Introduction

Hepatocellular carcinoma (HCC) is the most common primary liver malignancy and the third leading cause of cancer-related mortality worldwide [2], the fifth as incidence for men and the seventh for women [3, 4]. It typically arises in patients with chronic disease (HBV, HCV, autoimmune, genetic and metabolic conditions), with or without cirrhosis, generally presenting late with a 5-year survival < 16% [5, 6]. Thus, early detection of HCC is important to improve overall survival, with 5-year survival rates reaching up 93% when patients are able to receive potentially curative therapies, such as resection or orthotopic transplantation [2, 7, 8].

For this reason, surveillance programs and performing imaging play a crucial role in the diagnosis of HCC: in fact, it is the only malignancy that can be diagnosed with imaging findings alone, as suggested by the American college of Radiology, the American Association for the Study of Liver Diseases and The Organ Procurement and Transplantation Network/United Network for Organ Sharing [9]. Advances in imaging technique and growing communication between specialists led to develop noninvasive methods to define lesions in cirrhotic patients at risk, of whom Liver Imaging Reporting and Data System (LI-RADS) has recently become a benchmark.
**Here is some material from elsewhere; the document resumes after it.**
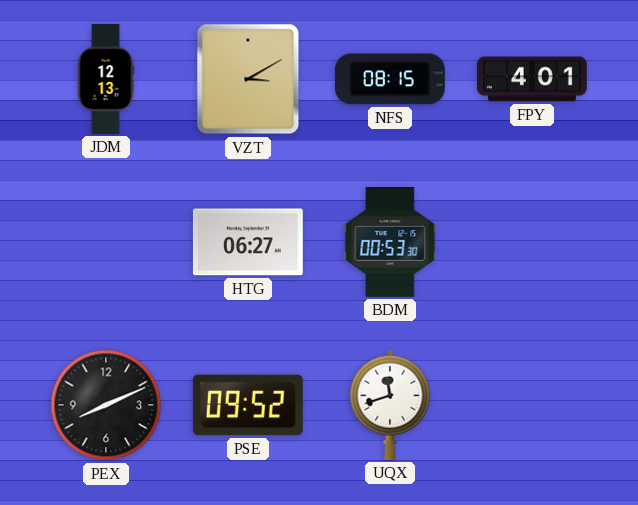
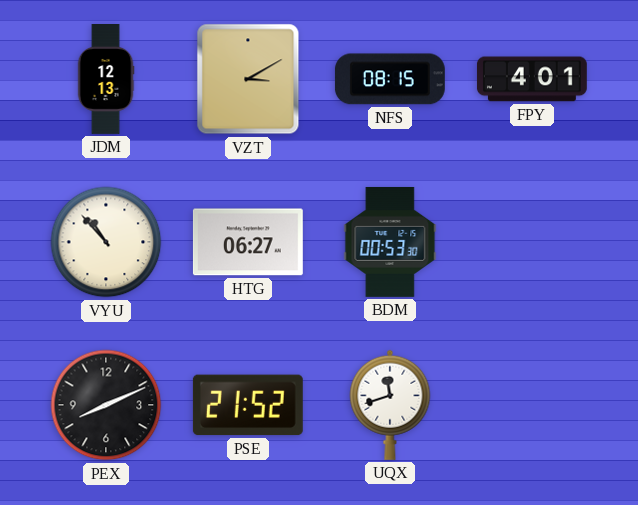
VYU: none -> 10:53
PSE: 09:52 -> 21:52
The hallmark imaging features of HCC are arterial phase hyperenhancement (APHE) and portal/delayed washout, essential for a noninvasive diagnosis on either contrast-enhanced computer tomography (CT) or magnetic resonance imaging (MRI) [10]. This current trend is to avoid, if possible, histological confirmation with biopsy, due to its inherent risks.
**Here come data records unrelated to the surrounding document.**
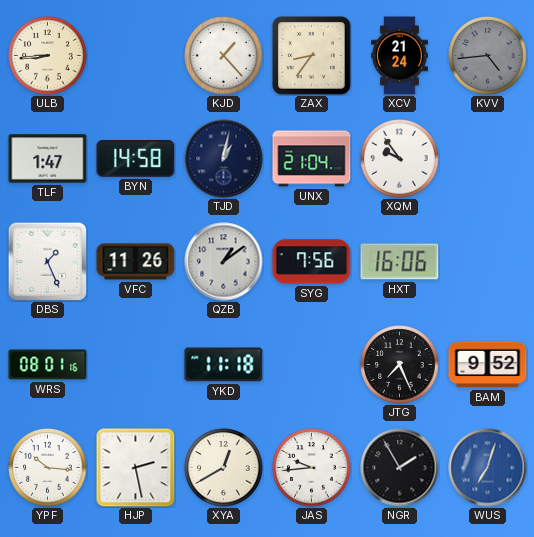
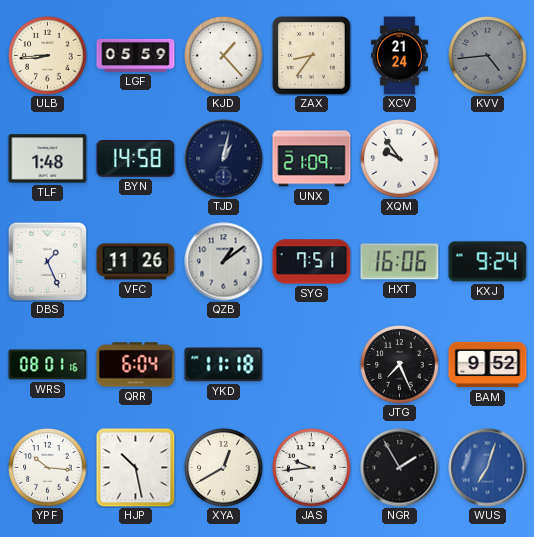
LGF: none -> 05:59
TLF: 1:47 -> 1:48
UNX: 21:04 -> 21:09
SYG: 7:56 -> 7:51
KXJ: none -> 9:24
QRR: none -> 6:04
HJP: 2:28 -> 10:28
However, nowadays the rate of misdiagnosis is of 10–20% [11] and, even if lower than the previously reported [12], it is still too much frequent. In order to minimize this phenomenon, LI-RADS aims to create uniformity both in imaging techniques and in reporting terminology; such standardization strengthens communication between radiologists and other medical disciplines, allowing more efficient multidisciplinary collaborations for research endeavors and quality assurance initiatives [13].

The purpose of the study was to determine the effectiveness of liver reporting and data system (LI-RADS) to diagnose Hepatocellular Carcinoma (HCC) and to retrospectively evaluate its impact on the adopted therapeutic strategy. Moreover, we evaluate the agreement between the two radiologists, and secondarily between them and final pathology examination.

Materials and methods

This is was a retrospective study, approved by our internal review board, and informed consent was obtained from each patient. Population consisted of 350 patients submitted to liver resection for suspected HCC in our surgical unit, between January 2008 and August 2019.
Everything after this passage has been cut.